C'est à un acte de résistance l' « affaire Collette » qu'Anouilh doit l'idée de travailler sur le
personnage d'Antigone. En août 1942, un jeune résistant, Paul Collette, tire sur un groupe
de dirigeants collaborationnistes au cours d'un meeting de la Légion des volontaires
français (L.V.F.) à Versailles, il blesse Pierre Laval et Marcel Déat. Le jeune homme
n'appartient à aucun réseau de résistance, à aucun mouvement politique ; son geste est
isolé, son efficacité douteuse. La gratuité de son action, son caractère à la fois héroïque et
vain frappent Anouilh, pour qui un tel geste possède en lui l'essence même du tragique.
Nourri de culture classique, il songe alors à une pièce de Sophocle, qui pour un esprit
moderne évoque la résistance d'un individu face à l'État.
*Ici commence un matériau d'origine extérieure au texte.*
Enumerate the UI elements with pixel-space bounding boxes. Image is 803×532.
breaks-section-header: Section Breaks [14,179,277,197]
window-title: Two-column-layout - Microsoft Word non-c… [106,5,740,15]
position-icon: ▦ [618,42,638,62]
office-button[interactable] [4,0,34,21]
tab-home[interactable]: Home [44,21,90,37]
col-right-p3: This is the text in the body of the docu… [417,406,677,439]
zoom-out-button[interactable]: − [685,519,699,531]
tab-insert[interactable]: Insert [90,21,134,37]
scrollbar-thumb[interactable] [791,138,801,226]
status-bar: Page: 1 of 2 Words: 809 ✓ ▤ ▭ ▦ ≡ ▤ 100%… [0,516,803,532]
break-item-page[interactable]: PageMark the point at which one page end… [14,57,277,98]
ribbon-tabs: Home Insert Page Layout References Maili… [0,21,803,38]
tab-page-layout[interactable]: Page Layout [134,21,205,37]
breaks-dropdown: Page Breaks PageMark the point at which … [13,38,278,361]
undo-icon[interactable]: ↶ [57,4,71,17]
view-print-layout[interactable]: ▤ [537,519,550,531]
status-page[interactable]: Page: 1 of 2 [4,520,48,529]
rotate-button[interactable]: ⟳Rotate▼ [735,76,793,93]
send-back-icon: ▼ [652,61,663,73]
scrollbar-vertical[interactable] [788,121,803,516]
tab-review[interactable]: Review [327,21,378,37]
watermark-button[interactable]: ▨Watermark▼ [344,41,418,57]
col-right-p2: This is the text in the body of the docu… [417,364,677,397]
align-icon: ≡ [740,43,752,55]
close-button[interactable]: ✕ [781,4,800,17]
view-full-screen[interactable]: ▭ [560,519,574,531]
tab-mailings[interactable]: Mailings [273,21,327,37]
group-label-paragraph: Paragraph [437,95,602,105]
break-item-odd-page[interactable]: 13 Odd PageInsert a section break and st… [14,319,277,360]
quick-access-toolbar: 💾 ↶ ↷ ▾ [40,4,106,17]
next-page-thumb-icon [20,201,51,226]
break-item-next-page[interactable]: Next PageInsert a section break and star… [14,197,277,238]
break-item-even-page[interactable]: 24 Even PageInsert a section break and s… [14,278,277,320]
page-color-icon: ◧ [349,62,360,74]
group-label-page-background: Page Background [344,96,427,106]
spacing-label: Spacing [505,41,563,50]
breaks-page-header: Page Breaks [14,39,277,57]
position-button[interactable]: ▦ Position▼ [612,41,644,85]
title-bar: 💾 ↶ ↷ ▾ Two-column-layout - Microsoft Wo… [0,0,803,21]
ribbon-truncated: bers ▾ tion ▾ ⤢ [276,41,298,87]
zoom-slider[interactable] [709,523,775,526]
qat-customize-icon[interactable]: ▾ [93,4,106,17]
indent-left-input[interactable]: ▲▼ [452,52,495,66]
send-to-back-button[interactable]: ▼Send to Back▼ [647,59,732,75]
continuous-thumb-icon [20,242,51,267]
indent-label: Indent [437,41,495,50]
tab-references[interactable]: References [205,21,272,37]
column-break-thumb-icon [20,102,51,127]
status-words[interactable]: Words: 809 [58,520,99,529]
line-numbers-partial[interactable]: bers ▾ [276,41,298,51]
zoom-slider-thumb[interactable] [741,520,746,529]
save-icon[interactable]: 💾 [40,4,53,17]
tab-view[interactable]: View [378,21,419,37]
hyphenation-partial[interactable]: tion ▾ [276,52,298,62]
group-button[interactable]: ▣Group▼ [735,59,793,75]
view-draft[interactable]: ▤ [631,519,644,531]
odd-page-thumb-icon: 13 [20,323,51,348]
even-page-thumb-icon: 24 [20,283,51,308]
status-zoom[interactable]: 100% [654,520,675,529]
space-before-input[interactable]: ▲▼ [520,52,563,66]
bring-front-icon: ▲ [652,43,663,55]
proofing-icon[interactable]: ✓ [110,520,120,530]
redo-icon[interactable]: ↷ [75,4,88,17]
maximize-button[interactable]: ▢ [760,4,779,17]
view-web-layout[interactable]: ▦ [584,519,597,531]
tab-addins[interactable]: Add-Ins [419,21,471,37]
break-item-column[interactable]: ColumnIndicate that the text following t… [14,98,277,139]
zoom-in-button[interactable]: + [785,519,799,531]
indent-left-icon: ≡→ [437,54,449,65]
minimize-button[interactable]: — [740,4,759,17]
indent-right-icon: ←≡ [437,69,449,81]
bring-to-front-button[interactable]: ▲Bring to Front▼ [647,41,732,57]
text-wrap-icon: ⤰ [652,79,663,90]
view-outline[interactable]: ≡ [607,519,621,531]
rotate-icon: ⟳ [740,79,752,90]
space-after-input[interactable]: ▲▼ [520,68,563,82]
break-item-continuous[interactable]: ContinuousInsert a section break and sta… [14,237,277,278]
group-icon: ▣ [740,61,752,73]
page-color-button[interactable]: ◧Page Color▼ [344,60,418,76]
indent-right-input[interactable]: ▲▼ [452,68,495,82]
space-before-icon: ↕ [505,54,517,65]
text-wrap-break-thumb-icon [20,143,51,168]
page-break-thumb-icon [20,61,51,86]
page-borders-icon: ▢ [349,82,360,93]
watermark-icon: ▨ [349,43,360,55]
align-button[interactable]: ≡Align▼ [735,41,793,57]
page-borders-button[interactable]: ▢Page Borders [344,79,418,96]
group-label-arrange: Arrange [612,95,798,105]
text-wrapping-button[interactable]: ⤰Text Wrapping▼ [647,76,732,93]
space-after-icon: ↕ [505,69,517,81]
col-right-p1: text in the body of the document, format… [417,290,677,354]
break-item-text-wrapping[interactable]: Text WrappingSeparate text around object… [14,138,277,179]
Il la traduit, la retravaille et en
donne une version toute personnelle.

André Barsacq met en scène Antigone et la fait jouer à Paris pour la première fois le 4
février 1944. La pièce conquiert les critiques et le public, mais suscite également de vifs
débats et des interprétations contrastées : s'agit-il d'une défense de l'ordre établi, à travers
Créon ? Ou, au contraire, d'une approbation de la révolte, avec Antigone ? Les
représentations s'enchaînent, puis elles sont suspendues par les autorités, avant de
reprendre après le débarquement allié de Normandie.

La nouvelle Antigone est donc issue d'une union anachronique, celle d'un texte vieux de
2400 ans et d'un événement contemporain.